Now this may seem obvious. There’s a reason that Cornell is one of the most stressed universities in the nation. We’ve all seen the memes, the grade averages, and the standard Cornell syllabus. We’ve all dealt with the immense stress and expectations of going to a university like Cornell for a while now. But for me, and I imagine a lot of other people, the baseline stress of having ten assignments do at any one time has become sort of normalized. Then I went to a college where each of my classes gave me approximately 3 projects total and then trusted me to study at my own rate. This might be considered a qualified positive, since I’ve probably never done less in a semester.
3) It resets you.
I realized that with each semester at Cornell, I picked up more and more terrible, unhealthy habits. As a result of not listening to my body and neglecting to get rest, eat well, and generally be mindful, I found myself quite sick quite often in Ithaca. Away from Cornell, simply in a place that’s sunny year-round, I managed to find a much healthier lifestyle where I actually somehow didn’t feel physically terrible two-thirds of the time. Beyond the clichéd “forming new consequential relationships” (which I did), I found that during my time apart from Cornell and even the US, I was able to reset my own relationships here. In short, it’s just a break. You may get mired in your own drama abroad, who knows. But I found that time, as the saying goes, heals all wounds, and the stresses of my relationships became less important.

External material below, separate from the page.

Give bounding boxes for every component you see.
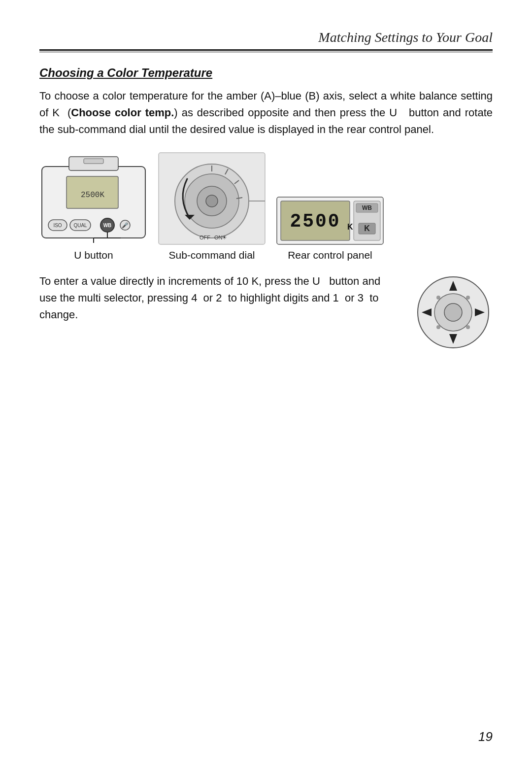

4) It makes you appreciate Cornell.
It seems like we all hate CAPS. It seems like we all hate the Dining halls and it seems like we all the administration.
Let me tell you, it could be worse.
I’m a library addict. I use course reserves all the time. I use the resources and actually go traipsing through the stacks to find the perfect book for my report, even if it hasn’t been opened since 1972. I thought this was the standard experience for anyone who wanted to use a school library. But in New Zealand none of that infrastructure existed. Turns out Cornell is the 16th largest library in North America. That’s pretty wild. I used Cornell’s electronic sources in New Zealand for reports and projects about New Zealand. Cornell had more texts on New Zealand than Wellington did; it was almost unfair for my New Zealand partners.
Plus, our study spaces never close for the most part. It might be unhealthy to spend the night in the stacks, but Cornell has the resources for you to do that. In New Zealand the one library opened at eight and closed at midnight on the weekdays, and opened at ten and closed at ten on weekends. Whack.
5) You get away from the bubble.
This one really toes that self-discovery line that I’ve been trying to avoid, but that’s okay. People in Wellington were different, duh. They were generally laid-back, super accepting people who were wonderful to talk to. We tend to get pulled into the hyper intense bubble that is Cornell. Maybe it’s because it didn’t affect my GPA, but it didn’t feel like my peers in New Zealand were nearly as academically motivated. Now, to clarify, that doesn’t mean they weren’t smart, they were plenty smart. But it seemed like every week I’d go to my 3000 level equivalent class and absolutely nobody had done the readings. We’d all sit in this awkward guilty silence for an hour and a half. It definitely reminded that Cornell is special — that it has amazing, dedicated, passionate people. Even though that aspect can be lost in the noise here, it’s real, it’s something that I’ve been lucky to take advantage of, and something that makes Cornell a wonderful place to go to school.